振るわれる刀を跳躍で避け、地面から襲い掛かる柱より速く疾走する。虎淘丸を地面に叩きつけ割れた大地が散弾として藤丸に降りかかる9割を躱し、7分を刀で払い、3分を体に受けながら大上段に斬りかかった藤丸にまつ梨は後手でも追いつくと言わんばかりの速度で大刀を振り上げハバキの斧部分で浅打をからめとる。直後藤丸はここで詰め切らねば勝利はないと、自身の苦手とするつばぜり合いに持ち込む。
「うおおおおおおおおおお!!!」
霊圧は人より多くつばぜり合いは苦手だが決して負け筋につながるわけではない。足りない膂力は根性でカバーし、少しでも自信を鼓舞するために、また相手を威圧するために雄たけびを上げる。『虎淘円舞』は刀を払わなければ使えないため正真正銘の斬術勝負に持ち込まれた。

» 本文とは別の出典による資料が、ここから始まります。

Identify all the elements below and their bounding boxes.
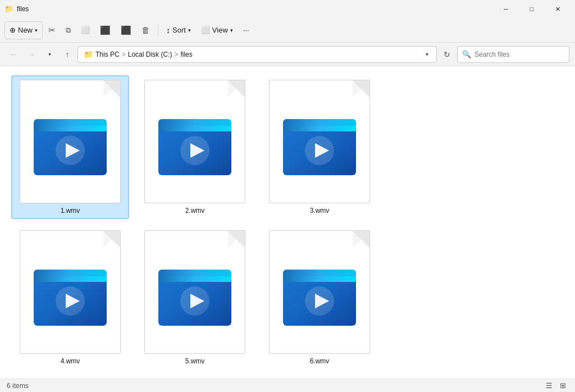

全身の筋肉を脈動させ少しでも押し込むために体重と魂を刀にかける。浅打は徐々に強い光に包まれ刀身から霊圧が噴き出しその光自身が刀となる。
「みごと!」
その光は虎淘丸を斬り裂き、まつ梨を貫く寸前で元の浅打に戻った。
「これで、俺の勝ち?」
まつ梨の姿を取っていた斬魄刀も元の浅打の姿となる。
「浦原さーん!卍解修得したんですけど死神一人に使える力じゃないって言われたんでどっか安全なところありませんか?」
「そうっすねぇ、涅さーん!なんかこの前、被造死神のデータ測る実験場作ったじゃないですか!貸してください!」
「またかネ!まったく、くだらないデータだったら承知しないヨ。」
涅さんも俺の卍解見るんだ。じゃあ早速俺の卍解お披露目と行きますか!ワクワク!
……息が……できない…
涅さんは卍解のデータを持ってウキウキで帰って行った、俺が死にかけている間に。
「藤丸さん、あなたの卍解はもしかしたら過去に確認できた卍解のどれよりも強い可能性があります。発動直後に隊長格の7倍の霊圧に到達しそれは徐々に上がっていることが確認できました。あまりの霊圧に周りの霊子が徐々に消滅する、つまりどんな霊力を使った攻撃もあなたに近づけば近づくほど威力は減少します。圧倒的です。あなたが卍解をしているだけで尸魂界自体に何か問題が起きるかもしれないほどに、ですが、
貴方の魂魄がそれに耐えられない。今回は十秒ほどでしたがそれでもあなたの魂魄はつぶれかかっていた。動ける時間としては2秒がいいところでしょう。結論から言います。藤丸さん、あなたは卍解を使ってはいけません。」
せっかくの二年がすべて崩れていく音とともに俺は絶望に打ちひしがれた。
一人では無理という表現を俺は霊圧が上昇することにより魂魄が潰れると捉えました。